Par Sandrine Mossiat

 

Les fifties ont tout fait pour mettre derrière elles les horreurs des années passées et les légumes racines leur rappelaient tant de mauvais souvenirs qu’après-guerre nos grands-parents n’ont plus voulu en entendre parler et encore moins en manger. Avec le grand plongeon dans la modernité qu’a connu alors l’agriculture qui, s’industrialisant, s’est mise à la production de masse, un processus relayé par les supermarchés qui a contribué à l’uniformisation de l’offre, le panier de légumes disponibles s’est sérieusement réduit. Carotte, courgette, poireau, céleri, chou-fleur, etc. … on a vite fait le tour du potager contemporain et constaté sa pauvreté en terme de choix et de qualité. Des tomates de serre, en toutes saisons certes mais sans aucun goût toute l’année durant, des haricots verts durs comme fer en provenance d’Egypte ou du Kenya, des chicons à qui la peur des saveurs extrêmes a fait perdre leur amertume caractéristique, des fraises espagnoles au galbe proportionnellement inverse à leurs saveurs, des salades iceberg sans parfum mais si faciles à préparer, … pour les générations actuelles, le tableau de la consommation en fruits et légumes était devenu plutôt monotone.

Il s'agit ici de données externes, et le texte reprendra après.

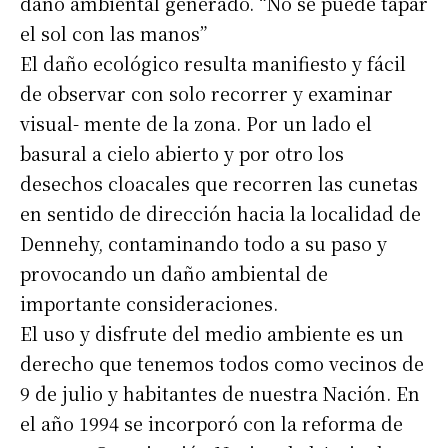
daño ambiental generado. “No se puede tapar
el sol con las manos”
El daño ecológico resulta manifiesto y fácil
de observar con solo recorrer y examinar
visual- mente de la zona. Por un lado el
basural a cielo abierto y por otro los
desechos cloacales que recorren las cunetas
en sentido de dirección hacia la localidad de
Dennehy, contaminando todo a su paso y
provocando un daño ambiental de
importante consideraciones.
El uso y disfrute del medio ambiente es un
derecho que tenemos todos como vecinos de
9 de julio y habitantes de nuestra Nación. En
el año 1994 se incorporó con la reforma de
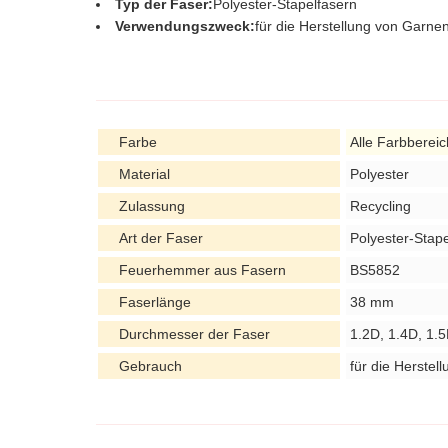
Typ der Faser:
Polyester-Stapelfasern
Verwendungszweck:
für die Herstellung von Garn
Farbe
Alle Farbberei
Material
Polyester
Zulassung
Recycling
Art der Faser
Polyester-Stap
Feuerhemmer aus Fasern
BS5852
Faserlänge
38 mm
Durchmesser der Faser
1.2D, 1.4D, 1.
Gebrauch
für die Herstel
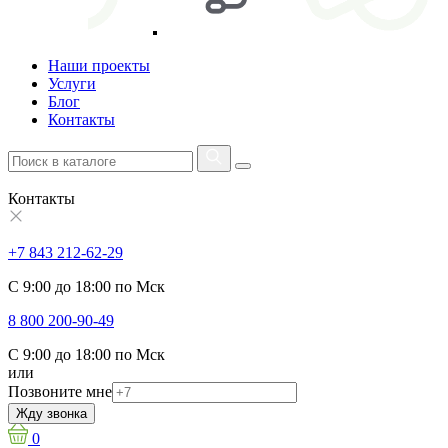
Наши проекты
Услуги
Блог
Контакты
Контакты
+7 843 212-62-29
С 9:00 до 18:00 по Мск
8 800 200-90-49
С 9:00 до 18:00 по Мск
или
Позвоните мне
Жду звонка
0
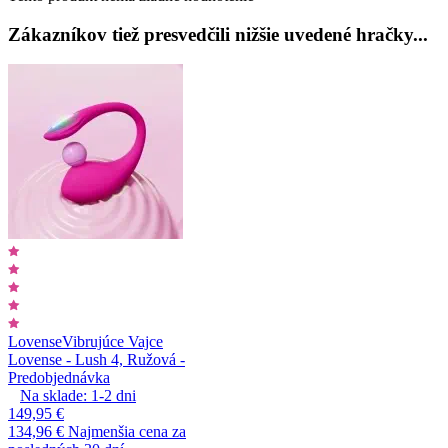
Zákazníkov tiež presvedčili nižšie uvedené hračky...
Lovense
Vibrujúce Vajce
Lovense - Lush 4, Ružová -
Predobjednávka
Na sklade:
1-2
dni
149,95 €
134,96 €
Najmenšia cena za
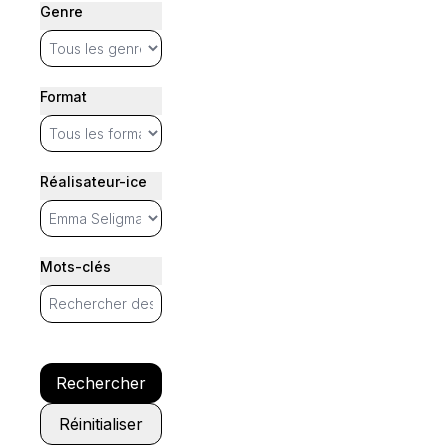
Genre
Format
Réalisateur-ice
Mots-clés
Rechercher
Réinitialiser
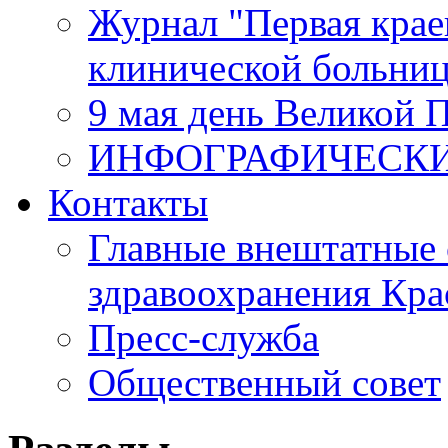
Журнал "Первая крае
клинической больни
9 мая день Великой 
ИНФОГРАФИЧЕСК
Контакты
Главные внештатные 
здравоохранения Кра
Пресс-служба
Общественный совет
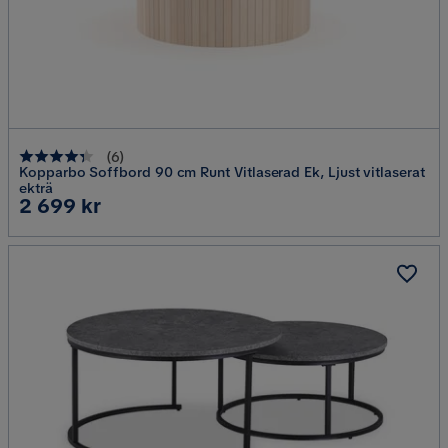
(
6
)
Kopparbo Soffbord 90 cm Runt Vitlaserad Ek, Ljust vitlaserat
ekträ
Pris
2 699 kr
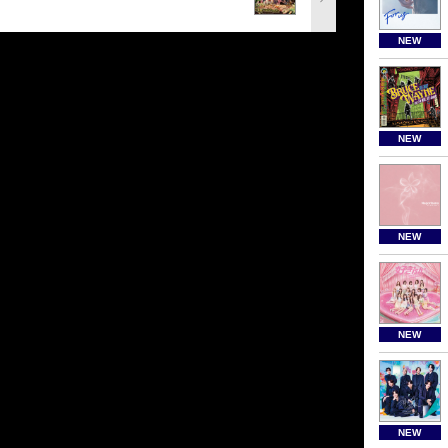
NEW
NEW
NEW
NEW
NEW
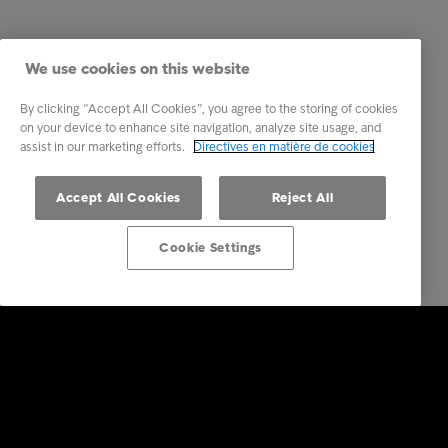
We use cookies on this website
By clicking “Accept All Cookies”, you agree to the storing of cookies
on your device to enhance site navigation, analyze site usage, and
assist in our marketing efforts.
Directives en matière de cookies
Accept All Cookies
Reject All
Cookie Settings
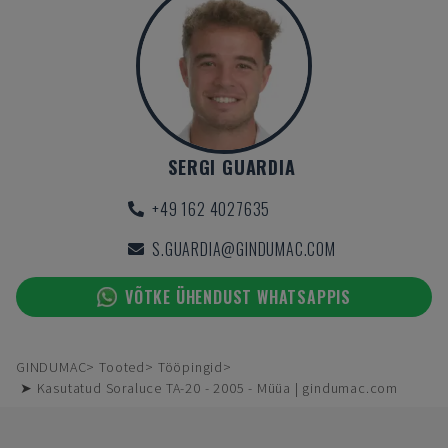
SERGI GUARDIA
+49 162 4027635
S.GUARDIA@GINDUMAC.COM
VÕTKE ÜHENDUST WHATSAPPIS
GINDUMAC
Tooted
Tööpingid
➤ Kasutatud Soraluce TA-20 - 2005 - Müüa | gindumac.com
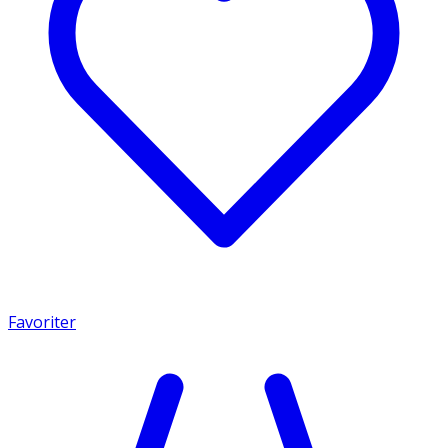
Favoriter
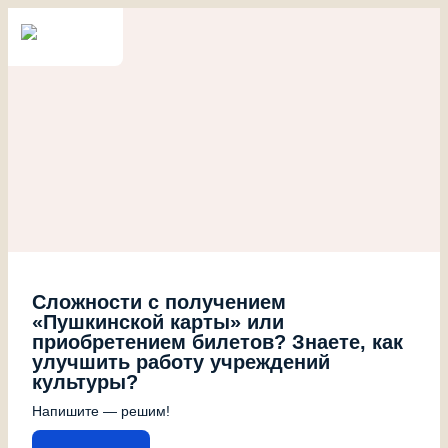
Сложности с получением
«Пушкинской карты» или
приобретением билетов? Знаете, как
улучшить работу учреждений
культуры?
Напишите — решим!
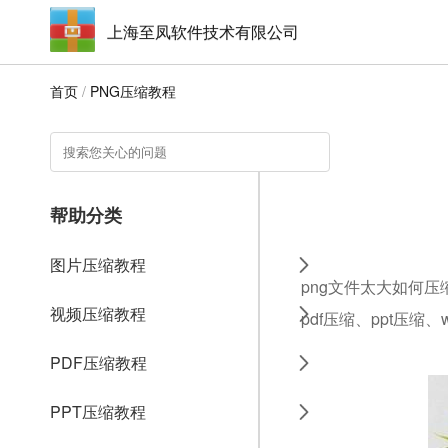
上海至凤软件技术有限公司
首页
/
PNG压缩教程
帮助分类
图片压缩教程
png文件太大如何压
视频压缩教程
pdf压缩、ppt压缩
PDF压缩教程
PPT压缩教程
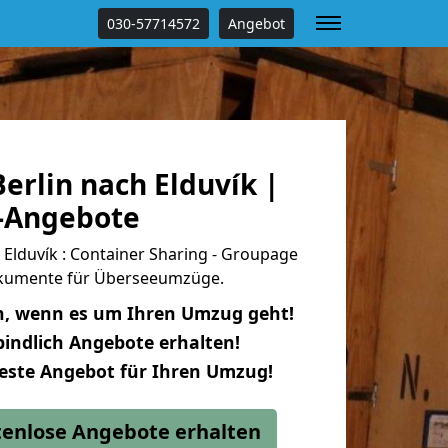
030-57714572
Angebot
erlin nach Elduvík |
s-Angebote
Elduvík : Container Sharing - Groupage
dokumente für Überseeumzüge.
n, wenn es um Ihren Umzug geht!
indlich Angebote erhalten!
beste Angebot für Ihren Umzug!
stenlose Angebote erhalten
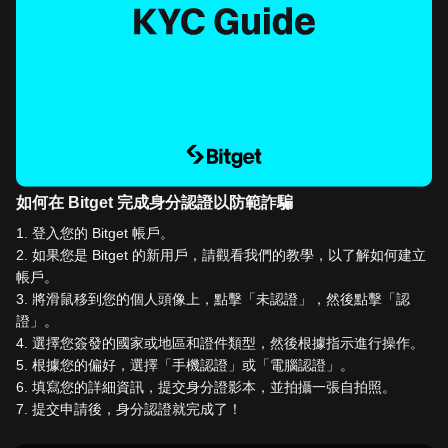
如何在 Bitget 完成身分認證以防範詐騙
1
.
登入您的 Bitget 帳戶。
2
.
如果您是 Bitget 的新用戶，請觀看我們的教學，以了解如何建立
帳戶。
3
.
將滑鼠移到您的個人頭像上，點擊「未認證」，然後點擊「認
證」。
4
.
選擇您簽發的國家或地區和證件類型，然後根據指示進行操作。
5
.
根據您的偏好，選擇「手機認證」或「電腦認證」。
6
.
填寫您的詳細資訊，提交身分證影本，並拍攝一張自拍照。
7
.
提交申請後，身分認證就完成了！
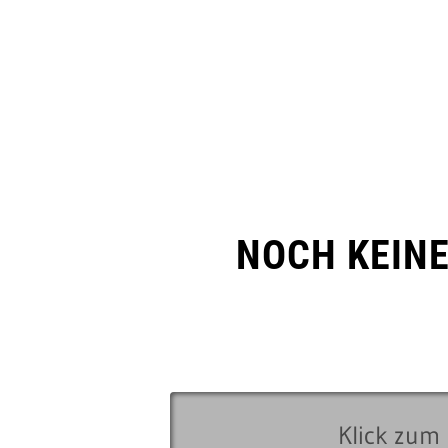
NOCH KEIN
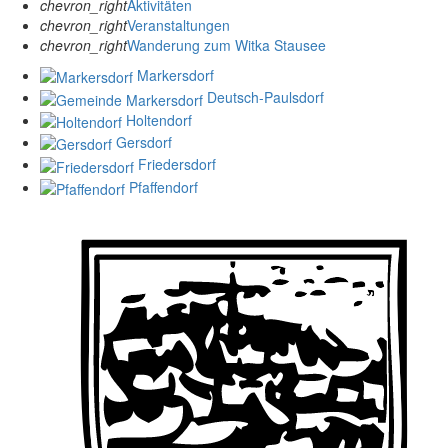
chevron_right
Aktivitäten
chevron_right
Veranstaltungen
chevron_right
Wanderung zum Witka Stausee
Markersdorf
Deutsch-Paulsdorf
Holtendorf
Gersdorf
Friedersdorf
Pfaffendorf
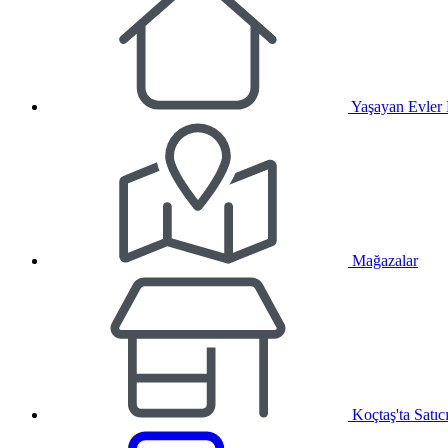
Yaşayan Evler
Mağazalar
Koçtaş'ta Satıc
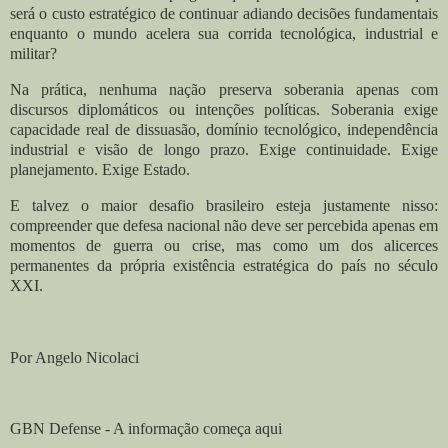
será o custo estratégico de continuar adiando decisões fundamentais
enquanto o mundo acelera sua corrida tecnológica, industrial e
militar?
Na prática, nenhuma nação preserva soberania apenas com
discursos diplomáticos ou intenções políticas. Soberania exige
capacidade real de dissuasão, domínio tecnológico, independência
industrial e visão de longo prazo. Exige continuidade. Exige
planejamento. Exige Estado.
E talvez o maior desafio brasileiro esteja justamente nisso:
compreender que defesa nacional não deve ser percebida apenas em
momentos de guerra ou crise, mas como um dos alicerces
permanentes da própria existência estratégica do país no século
XXI.
Por Angelo Nicolaci
GBN Defense - A informação começa aqui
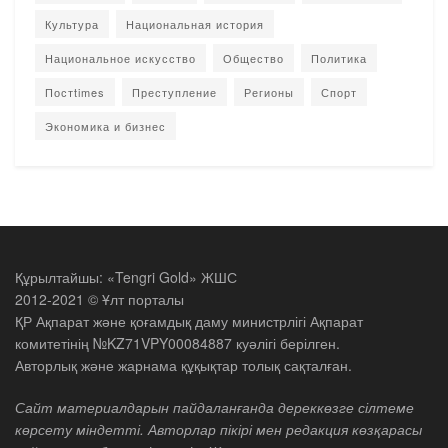
Культура
Национальная история
Национальное искусство
Общество
Политика
Постtimes
Преступление
Регионы
Спорт
Экономика и бизнес
Құрылтайшы: «Tengri Gold» ЖШС
2012-2021 © Ұлт порталы
ҚР Ақпарат және қоғамдық даму министрлігі Ақпарат
комитетінің №KZ71VPY00084887 куәлігі берілген.
Авторлық және жарнама құқықтар толық сақталған.
Сайт материалдарын пайдаланғанда дереккөзге сілтеме
көрсету міндетті. Авторлар пікірі мен редакция көзқарасы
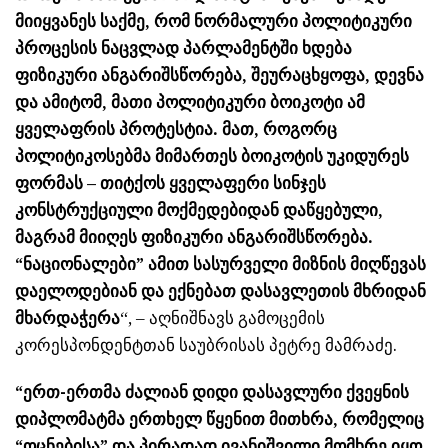
მიიყვანეს საქმე, რომ ნორმალური პოლიტიკური
პროცესის ნაცვლად პარლამენტში ხდება
ფიზიკური ანგარიშსწორება, შეურაცხყოფა, დევნა
და ამიტომ, მათი პოლიტიკური ბოიკოტი ამ
ყველაფრის პროტესტია. მათ, როგორც
პოლიტიკოსებმა მიმართეს ბოიკოტის უკიდურეს
ფორმას – თიტქოს ყველაფერი სინჯეს
კონსტრუქციული მოქმედებიდან დაწყებული,
მაგრამ მიიღეს ფიზიკური ანგარიშსწორება.
“ნაციონალები” ამით სასურველი მიზნის მიღწევას
დაელოდებიან და ექნებათ დასავლეთის მხრიდან
მხარდაჭერა
“, – აღნიშნავს გამოცემის
კორესპონდენტთან საუბრისას პეტრე მამრაძე.
“ერთ-ერთმა ძალიან დიდი დასავლური ქვეყნის
დიპლომატმა ერთხელ წყენით მითხრა, რომელიც
“ოცნებისა” და პირადად ივანიშვილი მომხრე იყო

Mais la remise en cause des modes de production, l’émergence d’un esprit slow food, la percée de l’agriculture bio, le désir de revenir à la saisonnalité, de redécouvrir son terroir, assortis de l’envie de changer et de manger plus varié et plus insolite, ont remis au goût du jour betteraves et navets atypiques, chou-rave et persil racine …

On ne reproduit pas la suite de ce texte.